Image for this story

Oscar Wilde once said, "Moderation is a fatal thing.  Nothing succeeds like excess."  While chances are very good that Wilde wasn't talking about notorious televangelist/singer/sequin-lover Tammy Faye Bakker, the sentiment definitely applies to the over-the-top subject of this week's Must Watch Movie,  THE EYES OF TAMMY FAYE.  Based on the 2000 documentary of the same name (narrated by Ru Paul!), this fictionalized account of the rise and fall of self-styled Christian TV personalities Jim and Tammy Faye Bakker, who, through their mega-popular PTL Club and extravagant "lifestyle of the rich and infamous," did more than anyone else to mold televangelism into a big-money, game-changing, culture-shaking, credit-card-maxing industry/cult/diversion.   

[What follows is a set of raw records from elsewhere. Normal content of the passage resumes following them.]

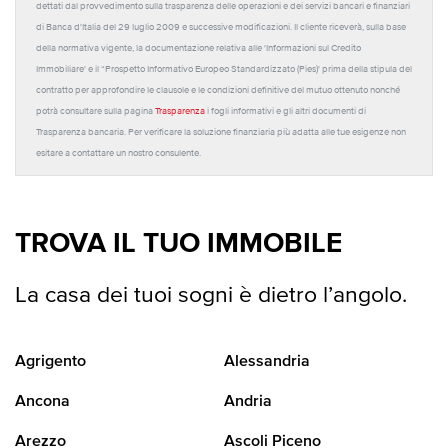
dettati dal provvedimento sulla trasparenza delle operazioni e dei servizi bancari e finanziari
di Banca d'Italia del 29 luglio 2009 e successive modificazioni. Il cliente riceverà, sulla base
della normativa vigente, la documentazione relativa alle 'Informazioni sul Credito
Immobiliare' e il “Prospetto Informativo Europeo Standardizzato (Pies)' prima della stipula del
contratto per approfondire le clausole e le condizioni definitive del mutuo ottenuto nonché
potrà consultare sulla pagina
Trasparenza
i fogli informativi e gli altri documenti di
Trasparenza bancaria. Per verificare la soluzione finanziaria più adatta alle tue esigenze non
esitare a contattare un nostro consulente.
TROVA IL TUO IMMOBILE
La casa dei tuoi sogni è dietro l’angolo.
Agrigento
Alessandria
Ancona
Andria
Arezzo
Ascoli Piceno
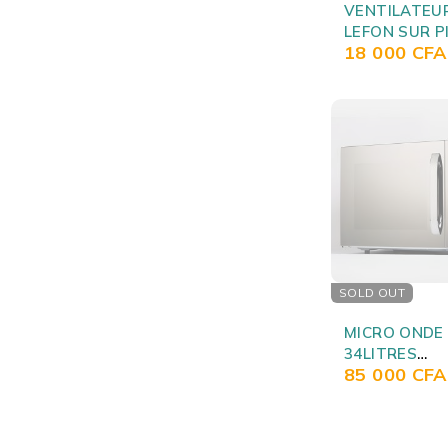
VENTILATEU
LEFON SUR P
18 000
CFA
AVEC COMM
FS40-1645
SOLD OUT
MICRO ONDE
34LITRES
85 000
CFA
FONCTION U
30PG47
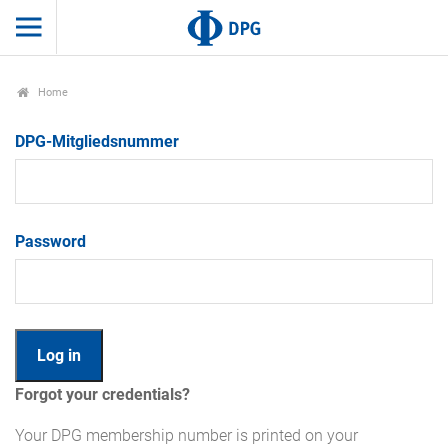
Home
DPG-Mitgliedsnummer
Password
Forgot your credentials?
Your DPG membership number is printed on your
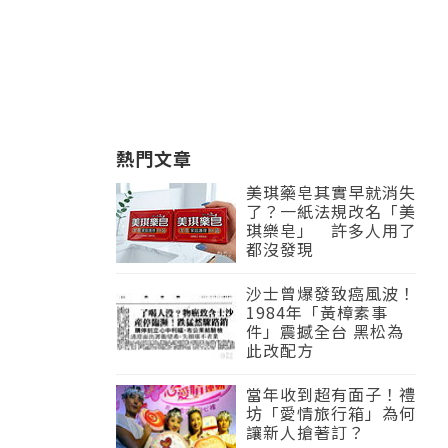
熱門文章
美琪藥皂其實早就消失
了？一紙法規改名「美
琪樂皂」 許多人用了
都沒發現
沙士曾爆發致癌風波！
1984年「黃樟素事
件」震撼全台 黑松為
此改配方
當年收到超有面子！禮
坊「愛情旅行箱」為何
讓新人搶著訂？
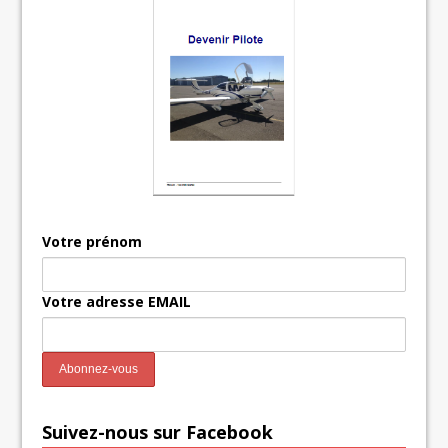
Votre prénom
Votre adresse EMAIL
Suivez-nous sur Facebook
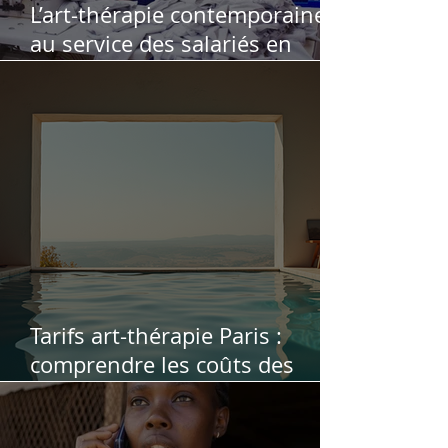
L’art-thérapie contemporaine
au service des salariés en
souffrance au travail : retour
d’expérience
Tarifs art-thérapie Paris :
comprendre les coûts des
séances d'art-thérapie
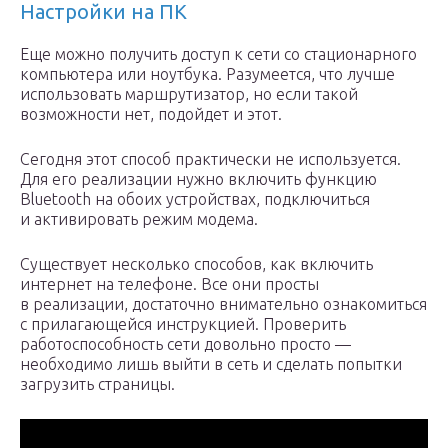
Настройки на ПК
Еще можно получить доступ к сети со стационарного
компьютера или ноутбука. Разумеется, что лучше
использовать маршрутизатор, но если такой
возможности нет, подойдет и этот.
Сегодня этот способ практически не используется.
Для его реализации нужно включить функцию
Bluetooth на обоих устройствах, подключиться
и активировать режим модема.
Существует несколько способов, как включить
интернет на телефоне. Все они просты
в реализации, достаточно внимательно ознакомиться
с прилагающейся инструкцией. Проверить
работоспособность сети довольно просто —
необходимо лишь выйти в сеть и сделать попытки
загрузить страницы.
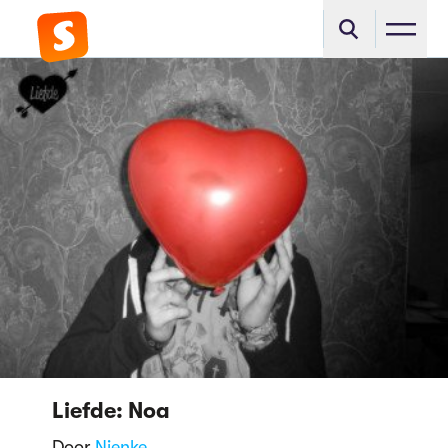
Liefde: Noa
Door
Nienke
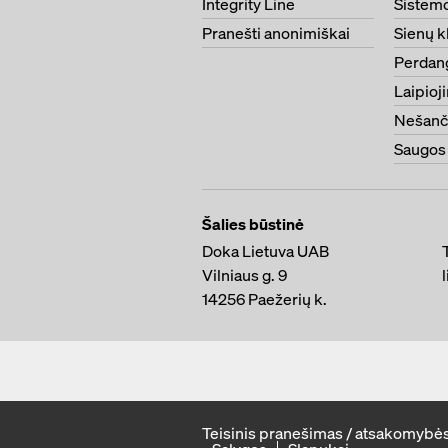
Integrity Line
Sistem
Pranešti anonimiškai
Sienų kl
Perdang
Laipioji
Nešanč
Saugos
Šalies būstinė
Doka Lietuva UAB
Vilniaus g. 9
14256
Paežerių k.
Teisinis pranešimas / atsakomybė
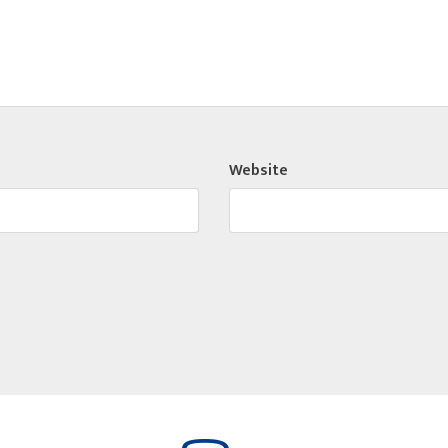
Website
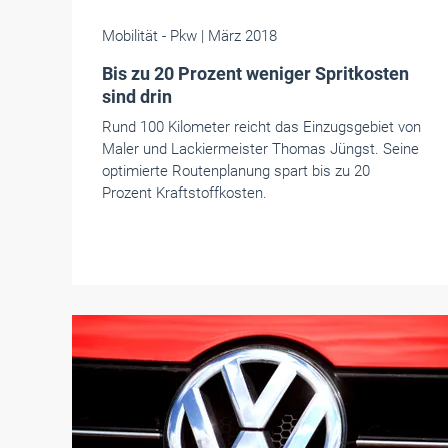
Mobilität
- Pkw
| März 2018
Bis zu 20 Prozent weniger Spritkosten
sind drin
Rund 100 Kilometer reicht das Einzugsgebiet von
Maler und Lackiermeister Thomas Jüngst. Seine
optimierte Routenplanung spart bis zu 20
Prozent Kraftstoffkosten.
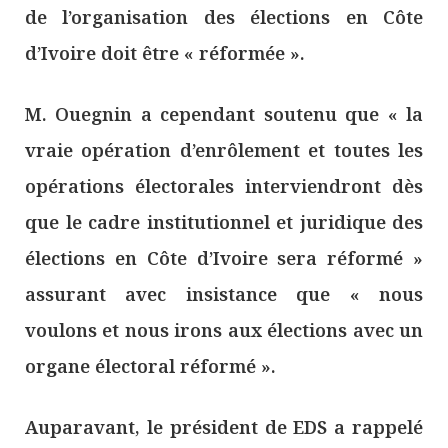
de l’organisation des élections en Côte
d’Ivoire doit être « réformée ».
M. Ouegnin a cependant soutenu que « la
vraie opération d’enrôlement et toutes les
opérations électorales interviendront dès
que le cadre institutionnel et juridique des
élections en Côte d’Ivoire sera réformé »
assurant avec insistance que « nous
voulons et nous irons aux élections avec un
organe électoral réformé ».
Auparavant, le président de EDS a rappelé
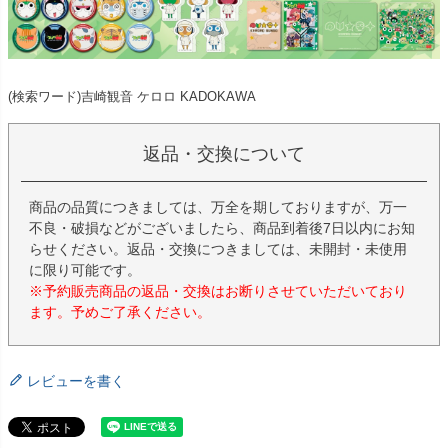
(検索ワード)吉崎観音 ケロロ KADOKAWA
返品・交換について
商品の品質につきましては、万全を期しておりますが、万一
不良・破損などがございましたら、商品到着後7日以内にお知
らせください。返品・交換につきましては、未開封・未使用
に限り可能です。
※予約販売商品の返品・交換はお断りさせていただいており
ます。予めご了承ください。
レビューを書く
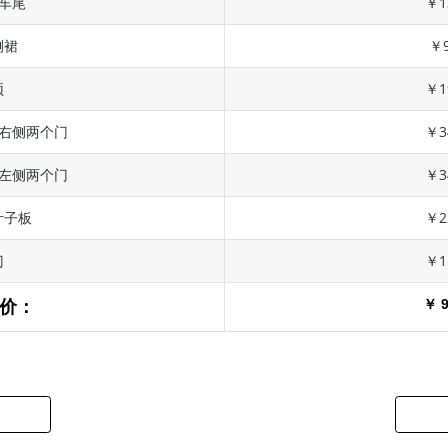
 车尾
￥1
侧裙
￥9
顶
￥1
 右侧两个门
￥3
 左侧两个门
￥3
叶子板
￥2
门
￥1
￥ 9
价：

The Bakkers' spectacular late-1980s crash-and-burn, brought about by highly-publicized sex and finance scandals, was spun by the media into a cautionary tale of greed, corruption and the dangers of too much mascara.  And of course, it was the undeniably-unusual Tammy Faye who unjustly bore the vicious brunt of the press and the late night comedy shows, an all-too-easy target thanks to her heavy clown make-up, kitschy clothes and full-throated pop/gospel singing (not to mention her propensity for puppets!).  From the vantage point of 2021, Tammy Faye's downfall at the hands of her snake-of-a-husband, and the gleeful way the world mocked her tears, seems more than a little sexist.

While it would be easy to portray Tammy Faye as a campy caricature (since she herself always verged on self-parody), THE EYES OF TAMMY FAYE makes the shrewd decision to play it all (well, mostly all) straight, despite the fact that it's directed by comedian/filmmaker Michael Showalter, whom one could reasonably expect to treat the story like kooky kitsch.   The film takes the stance that Tammy Faye (and to a lesser extent, her husband Jim), more than three decades after their fall from grace, don't need to be mocked - they need to be understood.

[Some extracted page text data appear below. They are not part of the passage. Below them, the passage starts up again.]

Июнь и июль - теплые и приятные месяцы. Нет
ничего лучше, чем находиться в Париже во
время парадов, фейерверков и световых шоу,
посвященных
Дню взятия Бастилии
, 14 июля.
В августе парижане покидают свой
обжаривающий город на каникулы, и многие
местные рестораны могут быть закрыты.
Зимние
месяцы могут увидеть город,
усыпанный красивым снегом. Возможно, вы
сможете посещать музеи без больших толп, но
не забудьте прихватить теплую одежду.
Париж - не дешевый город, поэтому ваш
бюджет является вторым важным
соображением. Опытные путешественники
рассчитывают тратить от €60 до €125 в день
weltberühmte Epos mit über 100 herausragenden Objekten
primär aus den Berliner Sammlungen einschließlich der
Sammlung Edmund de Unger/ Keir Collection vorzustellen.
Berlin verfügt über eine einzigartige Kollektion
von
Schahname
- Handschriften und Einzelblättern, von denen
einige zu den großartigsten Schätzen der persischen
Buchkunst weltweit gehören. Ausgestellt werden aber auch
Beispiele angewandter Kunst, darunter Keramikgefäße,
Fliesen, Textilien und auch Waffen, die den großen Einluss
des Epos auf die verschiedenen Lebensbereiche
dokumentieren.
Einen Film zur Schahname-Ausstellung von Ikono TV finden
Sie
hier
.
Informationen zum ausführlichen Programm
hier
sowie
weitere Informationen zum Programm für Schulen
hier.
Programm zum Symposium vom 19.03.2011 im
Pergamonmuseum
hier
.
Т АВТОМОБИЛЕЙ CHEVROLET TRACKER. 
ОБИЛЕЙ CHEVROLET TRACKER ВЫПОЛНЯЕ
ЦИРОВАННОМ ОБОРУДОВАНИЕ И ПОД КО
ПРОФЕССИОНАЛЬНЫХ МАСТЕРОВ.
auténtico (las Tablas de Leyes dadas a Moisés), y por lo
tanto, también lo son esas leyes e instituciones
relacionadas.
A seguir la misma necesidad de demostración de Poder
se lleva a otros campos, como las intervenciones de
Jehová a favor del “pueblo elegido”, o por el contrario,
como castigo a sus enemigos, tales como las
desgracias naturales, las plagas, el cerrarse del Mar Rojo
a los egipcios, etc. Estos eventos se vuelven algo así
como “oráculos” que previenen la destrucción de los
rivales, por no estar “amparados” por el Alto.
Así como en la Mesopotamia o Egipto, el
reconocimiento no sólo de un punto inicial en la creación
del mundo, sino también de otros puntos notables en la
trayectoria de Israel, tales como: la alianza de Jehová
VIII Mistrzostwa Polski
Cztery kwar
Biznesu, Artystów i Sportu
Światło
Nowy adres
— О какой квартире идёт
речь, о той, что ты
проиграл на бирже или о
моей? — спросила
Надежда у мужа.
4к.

While Andrew Garfield is convincing as the charisma-free Jim Bakker (exactly how DID this blank slate of a person become such a beloved TV personality?), and Vincent D'Onofrio is frighteningly well-cast as the creepy Godfather of Televangelists, Jerry Falwell, this is Tammy Faye's story, and most of all, the film is a showcase for the incredible performance of Jessica Chastain, whose journey into the "uncanny valley" as Tammy Faye is so deeply spot-on that it becomes almost impossible to separate her from the real-life Tammy Faye, especially when the film plunges into the ultra-tacky '80s and the emotions, along with the shoulder pads, are stretched to epic proportions. And the Oscar-nominated actress even manages to bring out Tammy Faye's humanity and innate goodness, especially as she becomes an ally for the LGBTQ community and an outspoken advocate for AIDS awareness, which was unheard of behavior for a Christian televangelist in the Reagan '80s.  It's a performance both astonishing and unsettling.  Sort of like Tammy Faye herself.

As a film, THE EYES OF TAMMY FAYE is no great shakes. It's too conventional and predictably structured to truly transcend the tawdry scandal of its source material (unlike, say, the 2017 film, I, TONYA).  It often has the feel of a very good TV-movie - easy to watch, but not roof-shaking.  An edgier director could have taken this to a darker and more revealing place (paging Todd Solondz!).  But see it for the amazing Jessica Chastain, and while you may not walk away loving Tammy Faye, you may be surprised to realize she was a real person and not just a Maybelline maniac.